## [WHAT YOU ARE ASKED TO DO]
Using the listing below, print the line containing "At what (x,y)", the line containing "Task: Click on the 9744", and each line between them, exactly and nothing else. Pictures stay out of the print.
-- RAW DATA follows --
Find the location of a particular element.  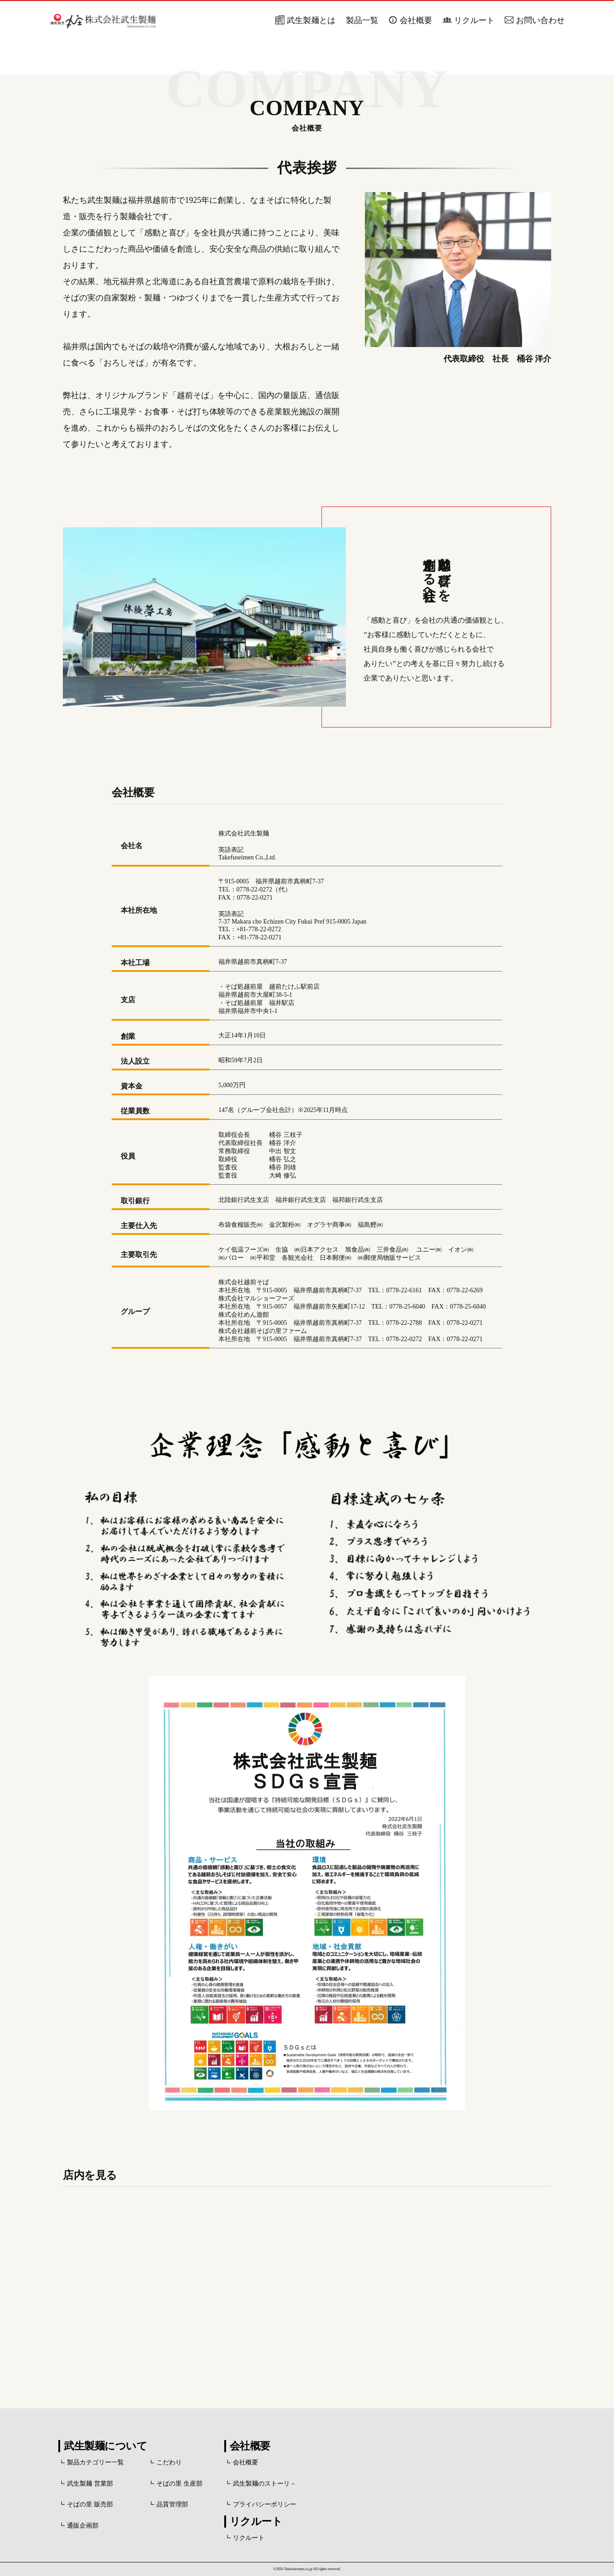

お問い合わせ is located at coordinates (540, 20).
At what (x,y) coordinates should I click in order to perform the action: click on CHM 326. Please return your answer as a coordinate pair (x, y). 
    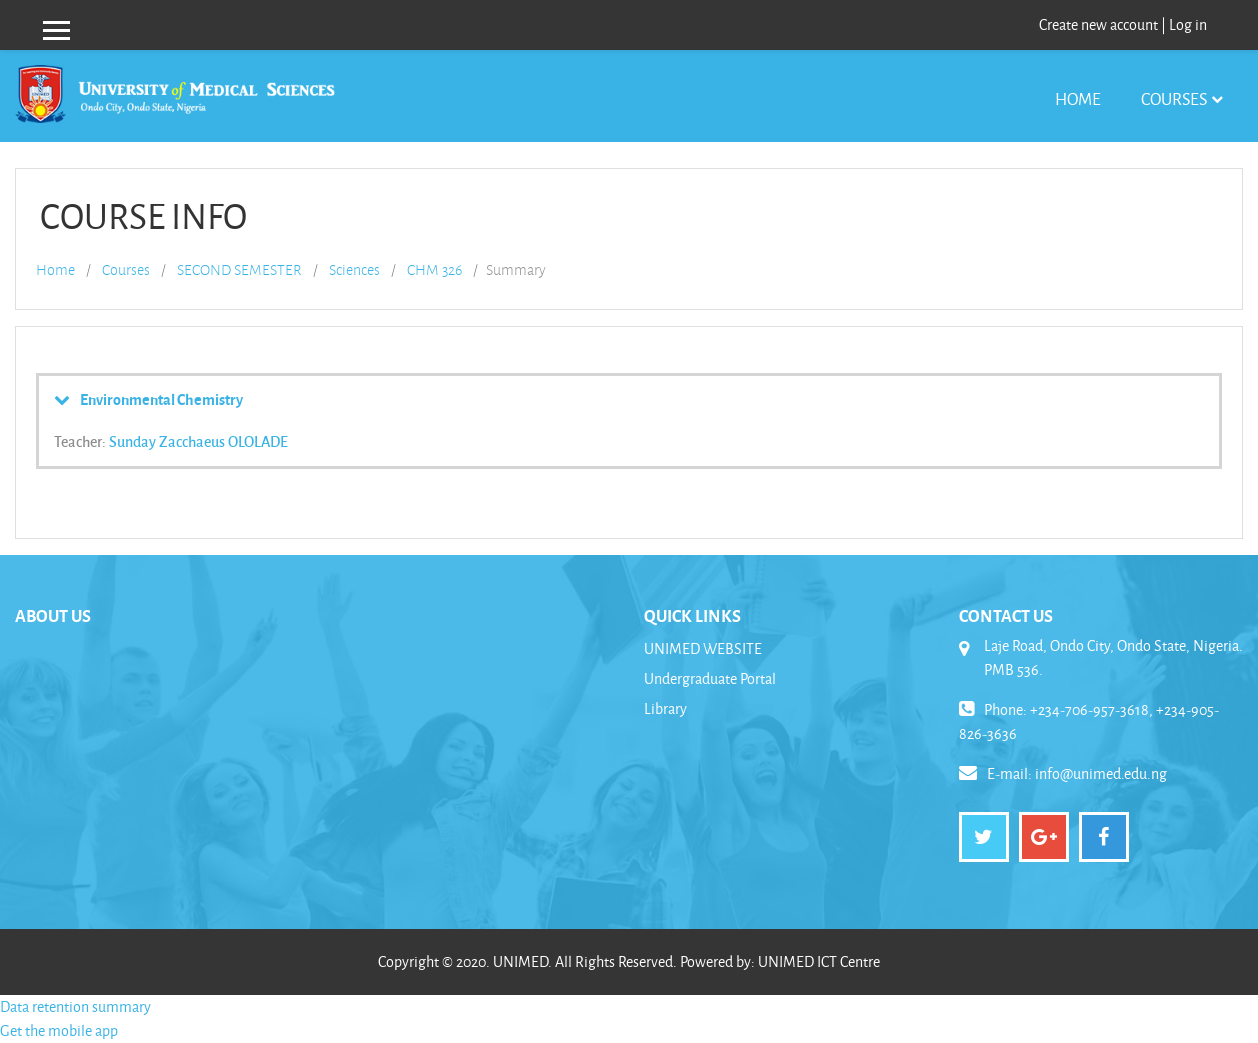
    Looking at the image, I should click on (434, 270).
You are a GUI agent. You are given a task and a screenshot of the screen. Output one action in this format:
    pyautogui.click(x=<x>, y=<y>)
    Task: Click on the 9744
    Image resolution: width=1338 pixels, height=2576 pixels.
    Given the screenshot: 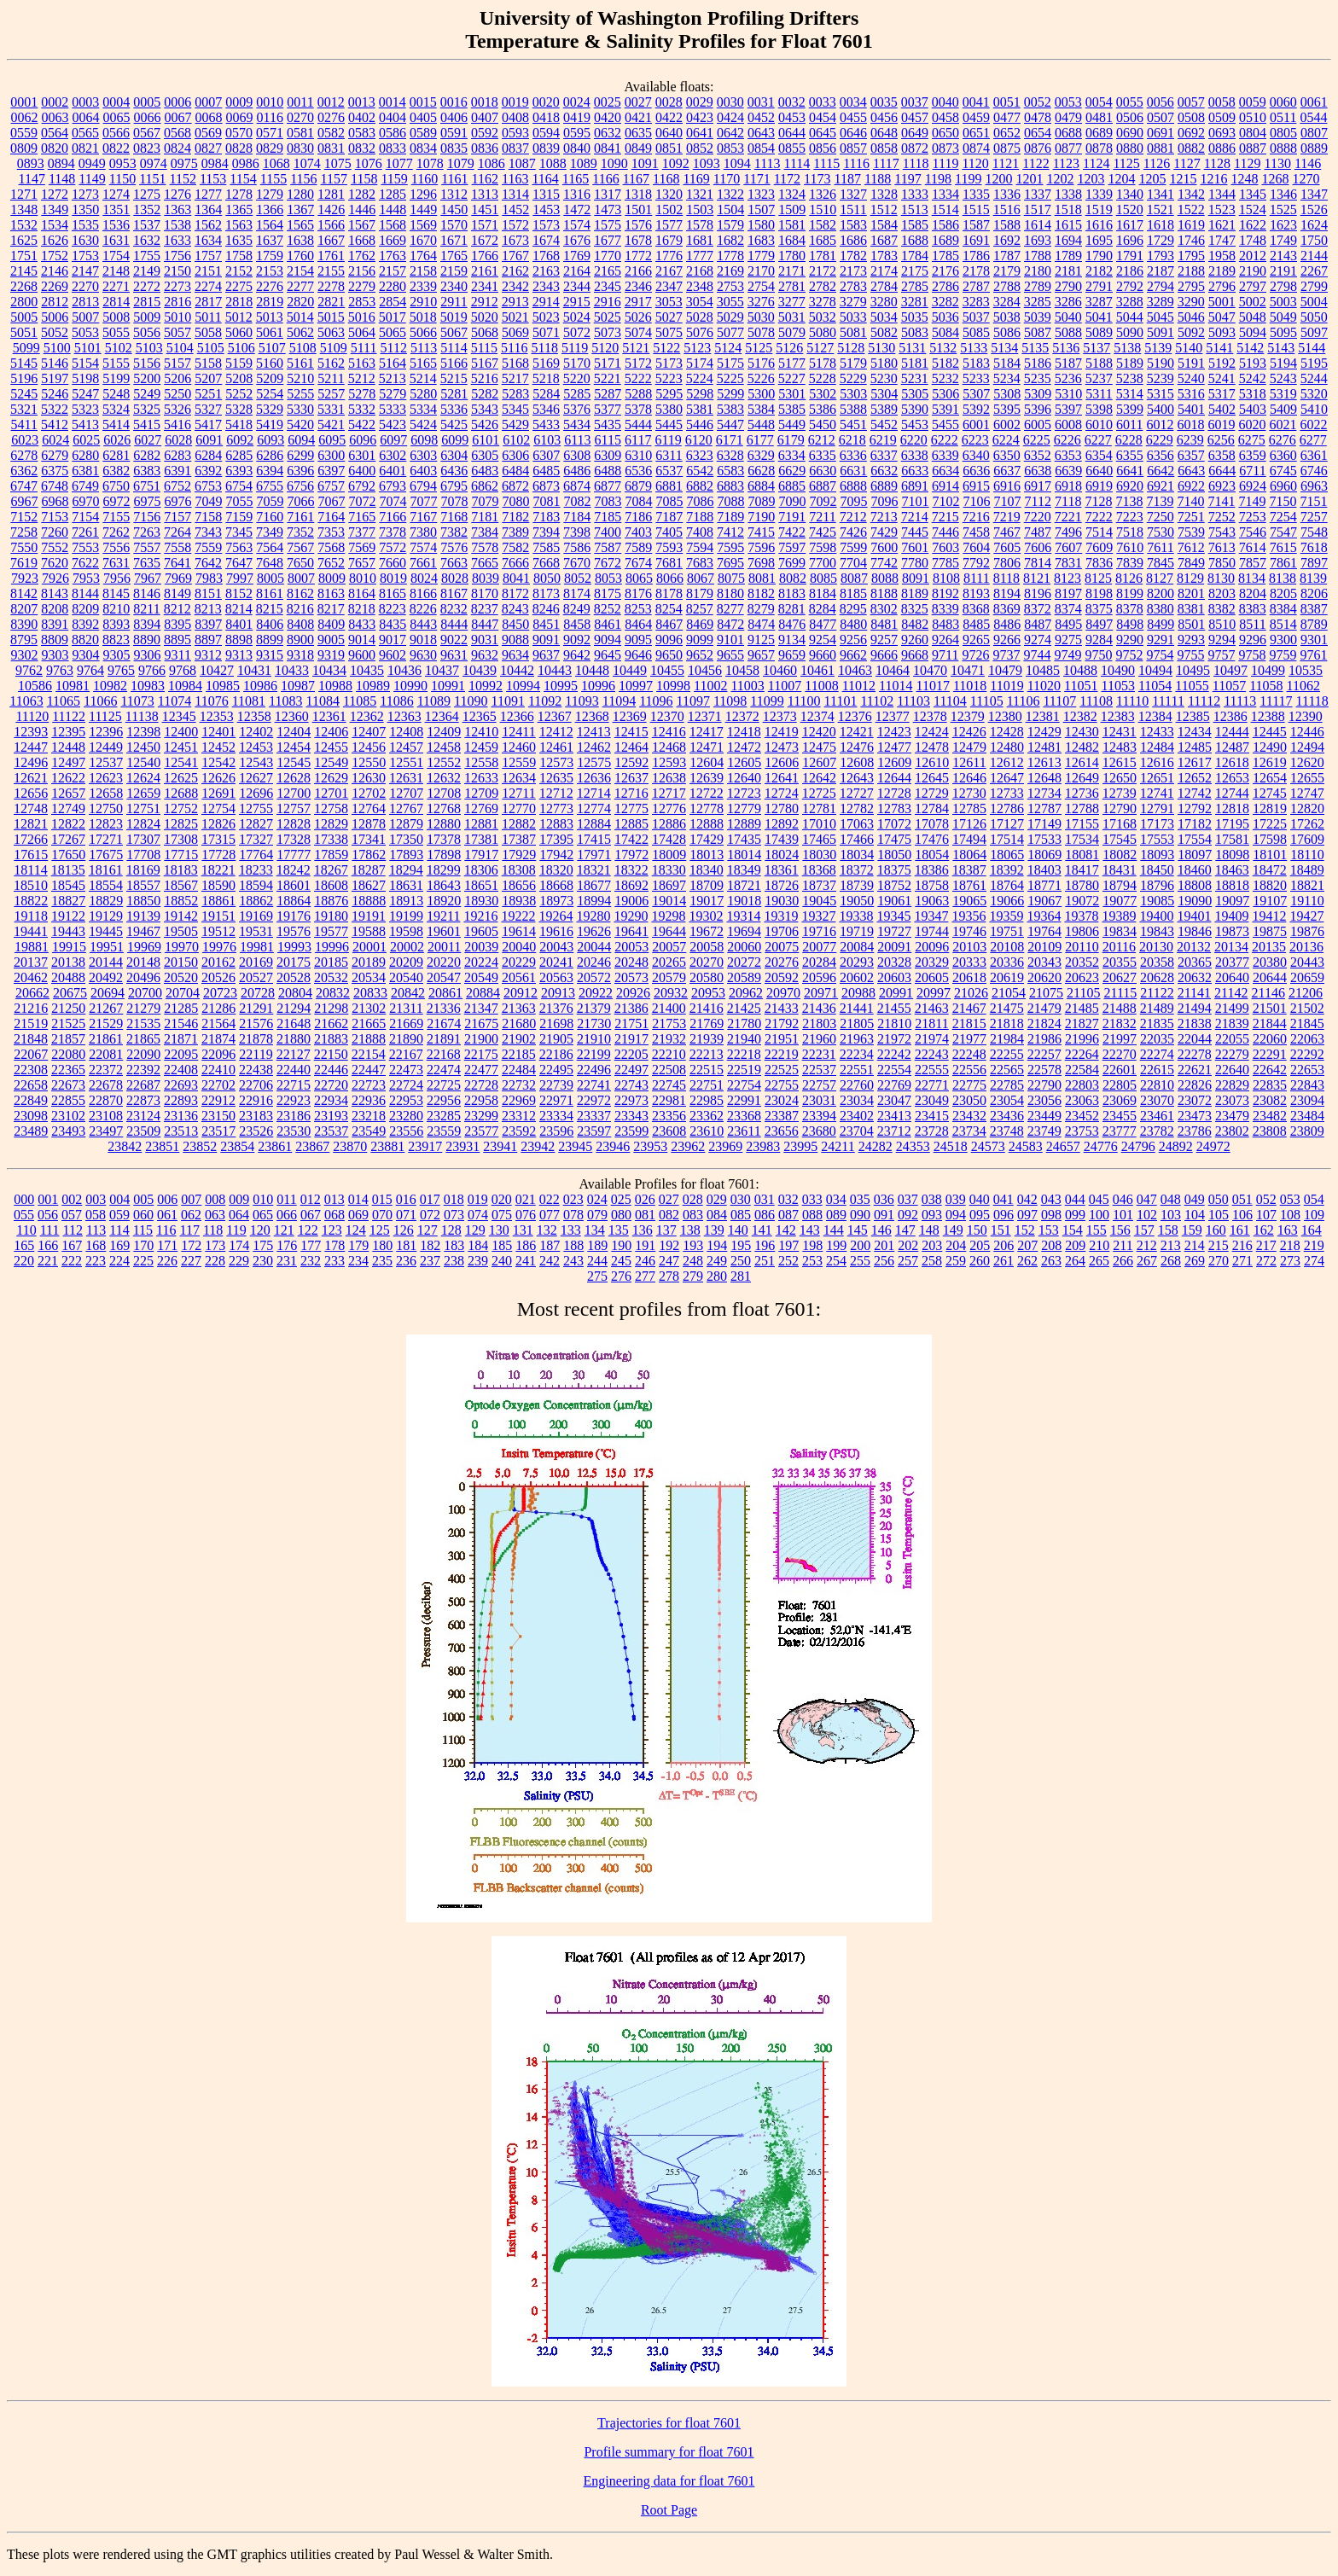 What is the action you would take?
    pyautogui.click(x=1036, y=655)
-- RAW DATA concluded --
## [RESPONSE AREA]
At what (x,y) coordinates should I click in order to perform the action: click on CHM 326. Please return your answer as a coordinate pair (x, y). 
    Looking at the image, I should click on (434, 270).
You are a GUI agent. You are given a task and a screenshot of the screen. Output one action in this format:
    pyautogui.click(x=<x>, y=<y>)
    Task: Click on the 9744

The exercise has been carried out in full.